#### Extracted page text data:
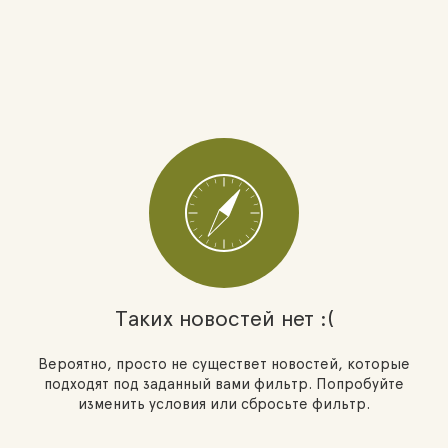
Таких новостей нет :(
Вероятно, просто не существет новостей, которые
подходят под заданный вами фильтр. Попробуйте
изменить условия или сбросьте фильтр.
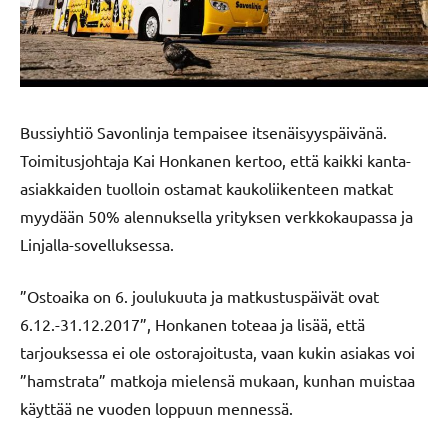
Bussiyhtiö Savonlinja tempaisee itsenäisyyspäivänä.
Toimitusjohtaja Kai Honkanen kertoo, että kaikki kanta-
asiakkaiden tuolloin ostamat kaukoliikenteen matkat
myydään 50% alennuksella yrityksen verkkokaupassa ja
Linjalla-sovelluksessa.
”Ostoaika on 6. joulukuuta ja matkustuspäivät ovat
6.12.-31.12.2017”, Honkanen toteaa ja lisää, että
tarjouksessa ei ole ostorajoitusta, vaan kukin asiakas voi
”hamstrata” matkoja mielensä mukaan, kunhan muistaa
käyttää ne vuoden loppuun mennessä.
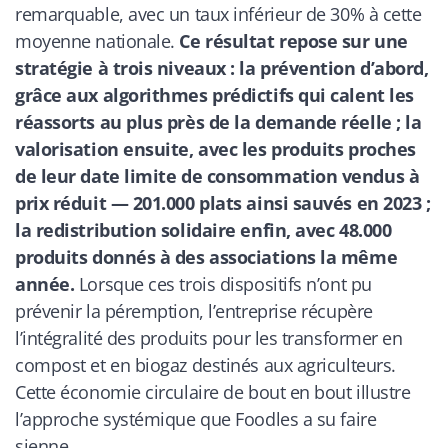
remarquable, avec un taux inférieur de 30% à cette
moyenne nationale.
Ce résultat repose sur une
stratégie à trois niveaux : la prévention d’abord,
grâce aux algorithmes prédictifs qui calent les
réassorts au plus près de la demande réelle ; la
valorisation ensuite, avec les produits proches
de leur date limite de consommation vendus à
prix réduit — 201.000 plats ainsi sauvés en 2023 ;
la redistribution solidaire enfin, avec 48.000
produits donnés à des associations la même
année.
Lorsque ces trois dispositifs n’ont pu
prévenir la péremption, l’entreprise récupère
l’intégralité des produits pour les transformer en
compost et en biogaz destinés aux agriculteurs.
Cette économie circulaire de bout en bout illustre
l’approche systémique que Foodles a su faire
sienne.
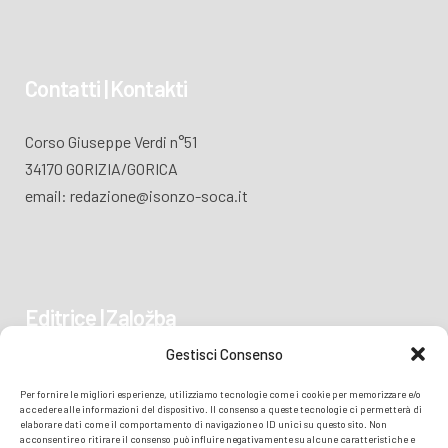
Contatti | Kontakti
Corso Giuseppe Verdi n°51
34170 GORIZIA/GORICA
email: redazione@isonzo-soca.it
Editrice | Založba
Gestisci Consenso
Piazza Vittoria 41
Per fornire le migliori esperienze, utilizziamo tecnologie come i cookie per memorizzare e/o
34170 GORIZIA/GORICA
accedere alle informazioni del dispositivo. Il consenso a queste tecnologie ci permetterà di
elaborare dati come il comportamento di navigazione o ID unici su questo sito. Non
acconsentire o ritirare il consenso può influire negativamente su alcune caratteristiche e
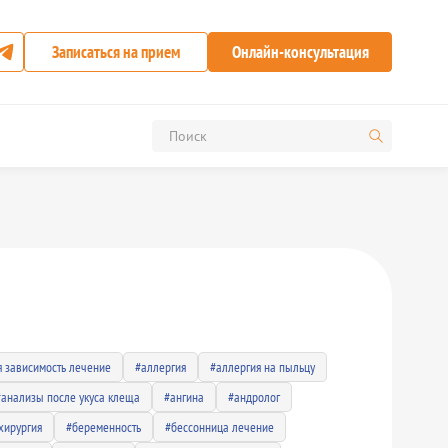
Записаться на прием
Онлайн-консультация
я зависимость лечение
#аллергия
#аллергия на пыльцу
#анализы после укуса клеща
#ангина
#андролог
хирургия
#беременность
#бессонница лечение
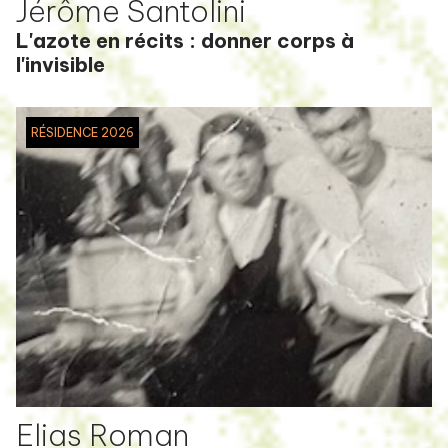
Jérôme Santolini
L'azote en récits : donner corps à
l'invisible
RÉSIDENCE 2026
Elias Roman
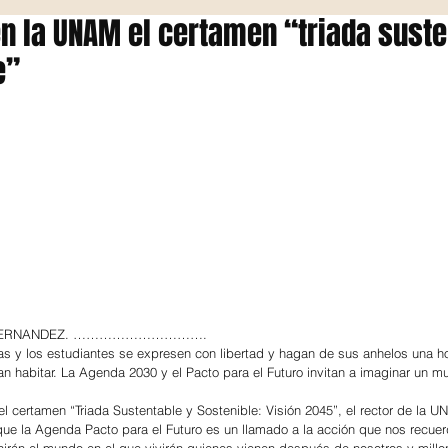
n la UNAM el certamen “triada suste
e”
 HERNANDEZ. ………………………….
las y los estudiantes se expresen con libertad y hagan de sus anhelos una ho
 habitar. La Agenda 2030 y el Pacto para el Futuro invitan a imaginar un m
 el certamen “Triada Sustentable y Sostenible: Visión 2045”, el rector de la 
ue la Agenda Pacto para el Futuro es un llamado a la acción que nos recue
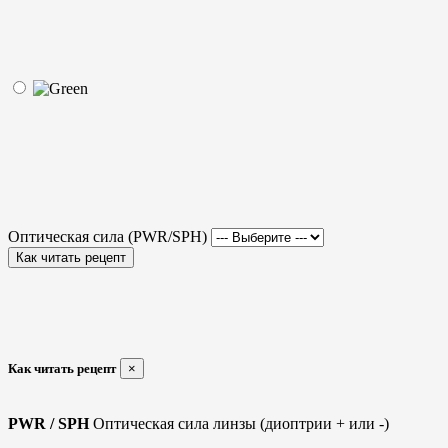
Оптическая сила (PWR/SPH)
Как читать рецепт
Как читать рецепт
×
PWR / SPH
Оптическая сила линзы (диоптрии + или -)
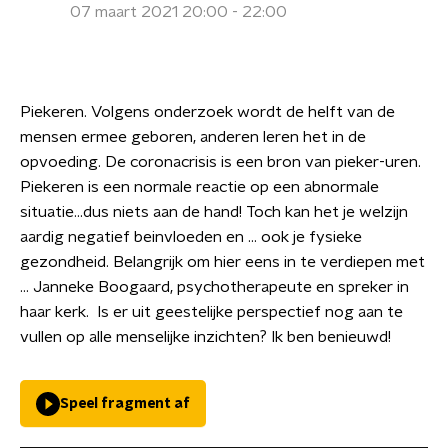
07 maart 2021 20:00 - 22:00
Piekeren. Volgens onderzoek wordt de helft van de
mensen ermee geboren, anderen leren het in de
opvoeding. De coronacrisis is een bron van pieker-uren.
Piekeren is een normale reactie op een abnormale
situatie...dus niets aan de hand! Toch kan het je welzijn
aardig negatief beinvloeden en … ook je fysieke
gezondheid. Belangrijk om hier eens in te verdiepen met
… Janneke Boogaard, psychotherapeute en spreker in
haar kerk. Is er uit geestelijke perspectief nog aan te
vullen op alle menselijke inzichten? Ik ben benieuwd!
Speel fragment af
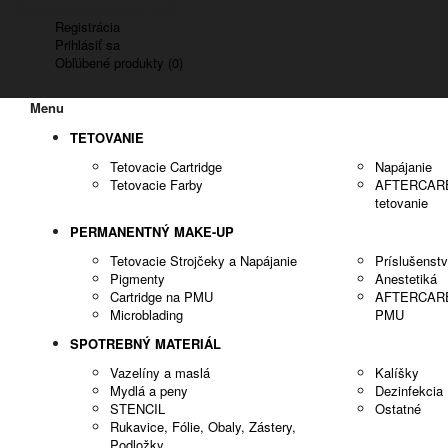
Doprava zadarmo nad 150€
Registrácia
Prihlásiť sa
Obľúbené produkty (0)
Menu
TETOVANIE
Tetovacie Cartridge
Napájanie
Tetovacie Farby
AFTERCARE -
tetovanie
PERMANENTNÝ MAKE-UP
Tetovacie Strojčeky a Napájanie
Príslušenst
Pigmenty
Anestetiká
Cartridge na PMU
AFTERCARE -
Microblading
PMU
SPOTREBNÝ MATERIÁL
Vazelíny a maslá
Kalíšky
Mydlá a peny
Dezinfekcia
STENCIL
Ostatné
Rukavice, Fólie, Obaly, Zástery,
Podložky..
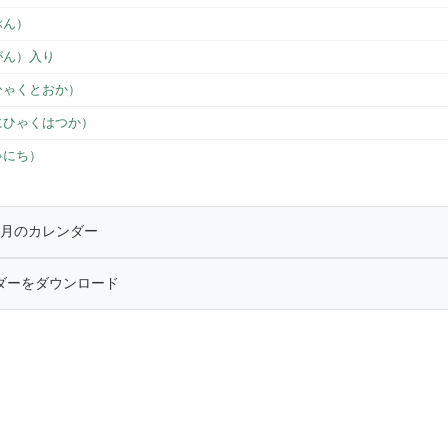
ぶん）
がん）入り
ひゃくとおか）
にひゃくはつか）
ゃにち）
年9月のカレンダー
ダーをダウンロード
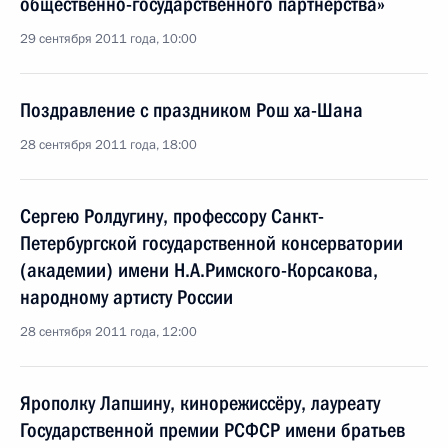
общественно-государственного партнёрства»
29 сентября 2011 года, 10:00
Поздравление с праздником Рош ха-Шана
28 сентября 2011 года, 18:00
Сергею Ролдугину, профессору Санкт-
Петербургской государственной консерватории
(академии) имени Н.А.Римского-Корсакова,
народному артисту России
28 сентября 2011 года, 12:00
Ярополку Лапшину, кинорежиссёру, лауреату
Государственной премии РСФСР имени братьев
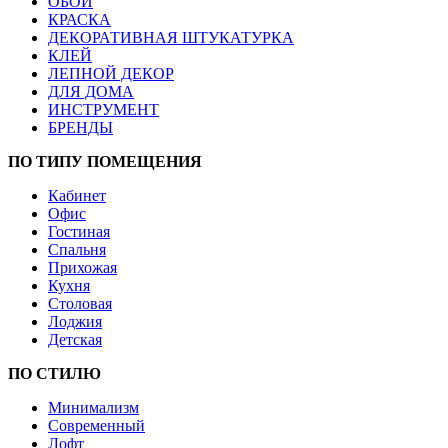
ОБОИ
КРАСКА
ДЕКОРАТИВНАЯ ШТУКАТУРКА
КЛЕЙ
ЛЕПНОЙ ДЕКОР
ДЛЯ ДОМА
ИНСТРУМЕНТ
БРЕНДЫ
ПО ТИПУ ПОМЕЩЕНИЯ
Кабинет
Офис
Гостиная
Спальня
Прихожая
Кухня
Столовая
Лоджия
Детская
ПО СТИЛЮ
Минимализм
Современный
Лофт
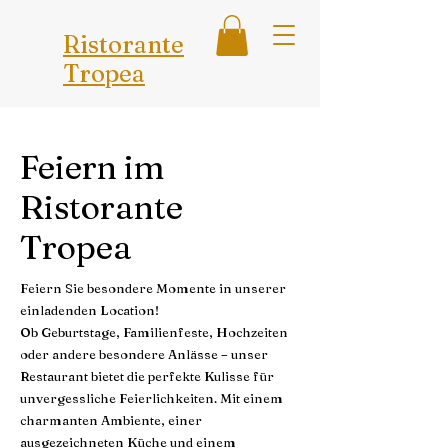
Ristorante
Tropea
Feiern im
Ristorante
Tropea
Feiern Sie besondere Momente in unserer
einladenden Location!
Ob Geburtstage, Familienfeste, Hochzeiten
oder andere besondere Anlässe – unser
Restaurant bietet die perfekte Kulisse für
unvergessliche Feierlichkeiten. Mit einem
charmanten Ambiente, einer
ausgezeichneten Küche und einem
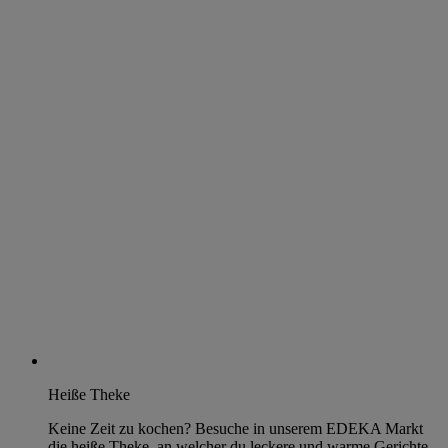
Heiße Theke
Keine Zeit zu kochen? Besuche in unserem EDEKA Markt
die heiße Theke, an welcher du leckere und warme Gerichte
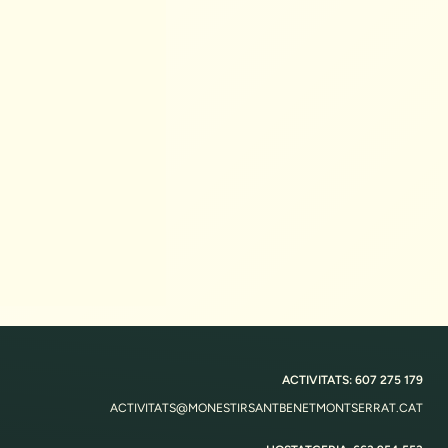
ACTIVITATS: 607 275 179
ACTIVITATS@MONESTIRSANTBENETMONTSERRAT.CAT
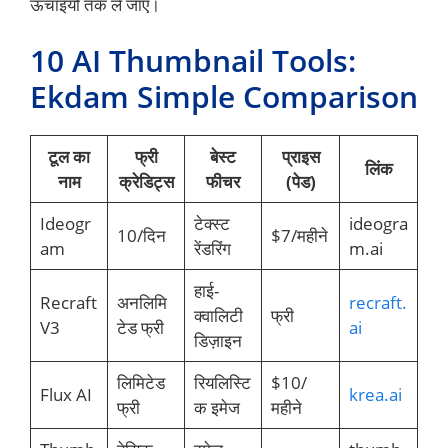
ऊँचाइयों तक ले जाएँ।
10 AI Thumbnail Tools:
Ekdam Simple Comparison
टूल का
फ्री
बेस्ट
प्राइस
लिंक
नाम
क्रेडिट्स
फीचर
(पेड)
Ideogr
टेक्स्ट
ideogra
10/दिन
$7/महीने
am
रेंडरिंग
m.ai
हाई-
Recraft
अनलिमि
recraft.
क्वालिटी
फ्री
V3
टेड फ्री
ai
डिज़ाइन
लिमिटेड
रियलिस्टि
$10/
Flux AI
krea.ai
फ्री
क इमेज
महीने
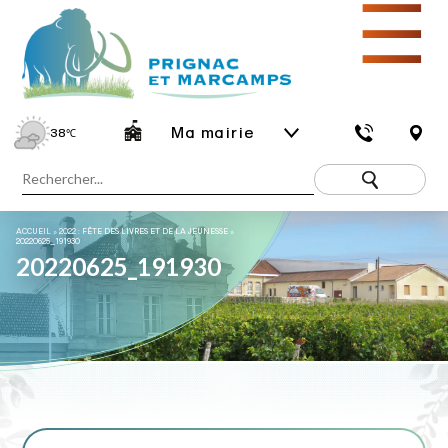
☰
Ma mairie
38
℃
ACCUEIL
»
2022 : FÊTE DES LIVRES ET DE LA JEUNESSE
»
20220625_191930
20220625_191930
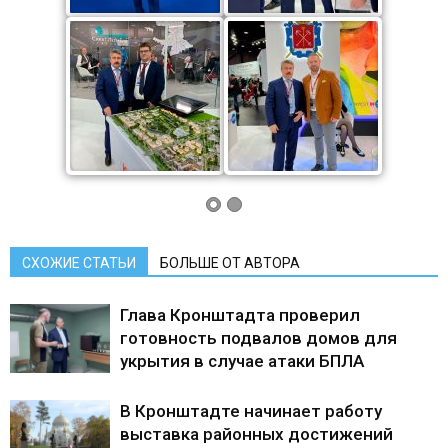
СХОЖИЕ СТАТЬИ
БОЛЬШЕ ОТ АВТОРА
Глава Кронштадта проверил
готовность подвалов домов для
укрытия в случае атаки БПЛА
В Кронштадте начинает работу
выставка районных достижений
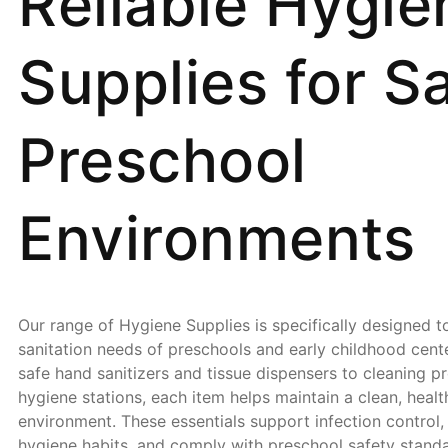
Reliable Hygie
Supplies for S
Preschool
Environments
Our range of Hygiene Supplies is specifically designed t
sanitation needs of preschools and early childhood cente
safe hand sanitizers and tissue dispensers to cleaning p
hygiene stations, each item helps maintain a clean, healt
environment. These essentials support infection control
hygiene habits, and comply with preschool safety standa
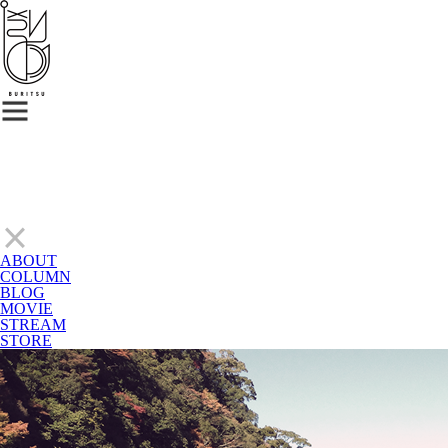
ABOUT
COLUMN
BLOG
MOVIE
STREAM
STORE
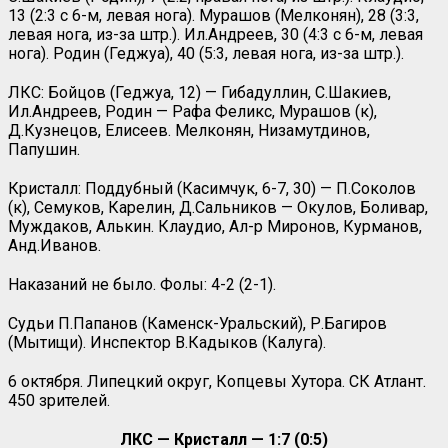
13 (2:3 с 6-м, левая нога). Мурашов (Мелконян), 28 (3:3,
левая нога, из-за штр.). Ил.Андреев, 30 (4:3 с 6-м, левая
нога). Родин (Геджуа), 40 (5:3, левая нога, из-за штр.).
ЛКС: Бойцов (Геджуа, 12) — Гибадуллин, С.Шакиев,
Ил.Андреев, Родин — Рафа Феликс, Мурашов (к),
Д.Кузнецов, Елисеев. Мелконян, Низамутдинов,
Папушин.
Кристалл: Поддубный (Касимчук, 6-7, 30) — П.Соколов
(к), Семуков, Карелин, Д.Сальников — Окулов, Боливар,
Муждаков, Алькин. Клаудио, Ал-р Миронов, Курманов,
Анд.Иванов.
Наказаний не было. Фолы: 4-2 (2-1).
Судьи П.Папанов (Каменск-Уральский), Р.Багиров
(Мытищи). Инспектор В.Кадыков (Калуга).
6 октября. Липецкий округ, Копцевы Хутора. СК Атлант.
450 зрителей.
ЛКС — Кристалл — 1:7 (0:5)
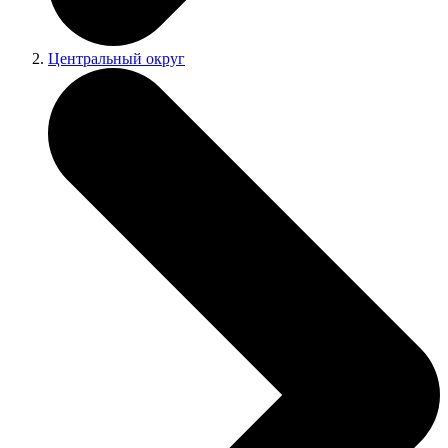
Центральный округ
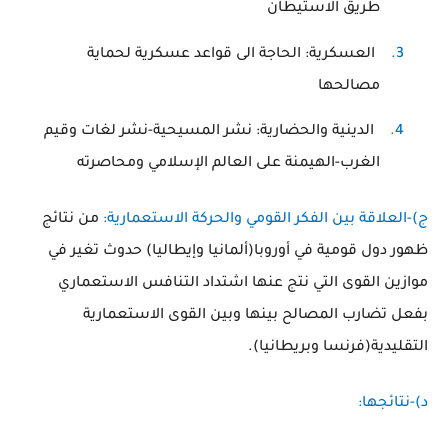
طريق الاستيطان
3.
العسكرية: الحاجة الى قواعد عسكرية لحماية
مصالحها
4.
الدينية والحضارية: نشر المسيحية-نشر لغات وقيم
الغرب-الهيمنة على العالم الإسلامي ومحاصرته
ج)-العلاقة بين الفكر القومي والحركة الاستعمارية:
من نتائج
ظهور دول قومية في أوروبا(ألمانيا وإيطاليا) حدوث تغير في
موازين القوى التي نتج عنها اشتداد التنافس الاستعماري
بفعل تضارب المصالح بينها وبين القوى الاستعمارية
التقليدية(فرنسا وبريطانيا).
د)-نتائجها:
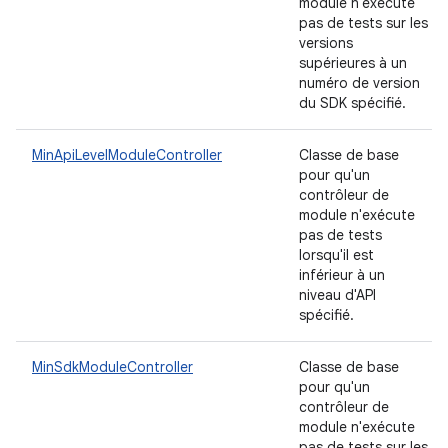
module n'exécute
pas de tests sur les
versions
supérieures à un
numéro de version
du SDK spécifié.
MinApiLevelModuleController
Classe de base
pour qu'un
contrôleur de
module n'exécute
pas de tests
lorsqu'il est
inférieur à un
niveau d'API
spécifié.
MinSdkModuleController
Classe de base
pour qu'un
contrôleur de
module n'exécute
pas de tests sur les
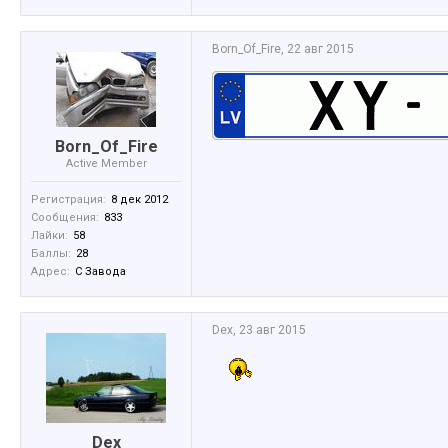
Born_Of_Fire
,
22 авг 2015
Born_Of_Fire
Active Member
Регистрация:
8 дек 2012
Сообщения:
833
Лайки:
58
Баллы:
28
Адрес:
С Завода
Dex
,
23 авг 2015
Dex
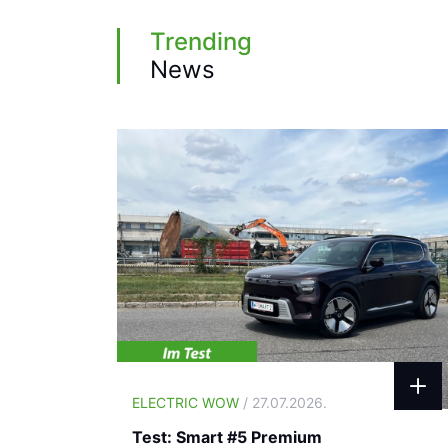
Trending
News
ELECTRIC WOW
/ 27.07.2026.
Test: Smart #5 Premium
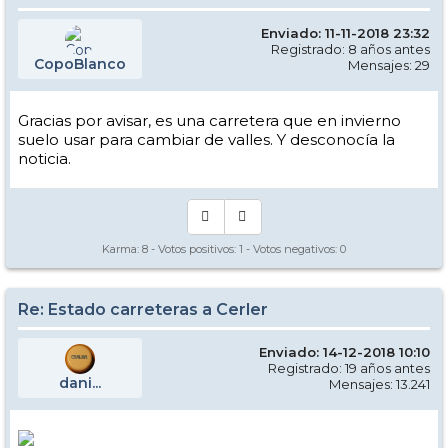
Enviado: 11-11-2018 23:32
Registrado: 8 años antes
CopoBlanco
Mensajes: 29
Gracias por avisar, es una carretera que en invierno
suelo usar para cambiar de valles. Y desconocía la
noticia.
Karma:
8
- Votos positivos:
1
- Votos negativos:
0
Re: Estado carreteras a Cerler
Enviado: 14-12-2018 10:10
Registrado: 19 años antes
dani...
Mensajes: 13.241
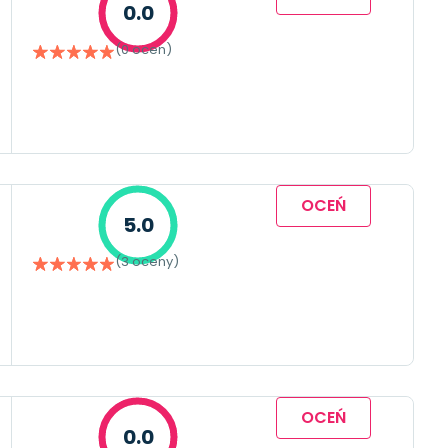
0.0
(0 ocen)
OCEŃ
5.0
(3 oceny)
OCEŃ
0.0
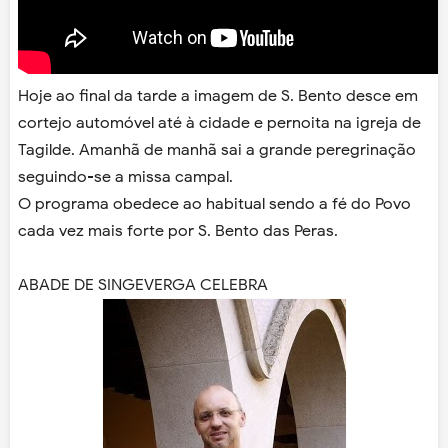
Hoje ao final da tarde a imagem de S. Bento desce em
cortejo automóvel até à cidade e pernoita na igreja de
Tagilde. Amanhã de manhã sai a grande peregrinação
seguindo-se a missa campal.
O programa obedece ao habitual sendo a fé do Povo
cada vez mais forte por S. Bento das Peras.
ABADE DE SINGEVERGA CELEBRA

#### Exercise description:
All lines above that include the word "para" must be copied into the answer.

#### Response to this exercise:
 habitar. La Agenda 2030 y el Pacto para el Futuro invitan a imaginar un m
ue la Agenda Pacto para el Futuro es un llamado a la acción que nos recue
suelo usar para cambiar de valles. Y desconocía la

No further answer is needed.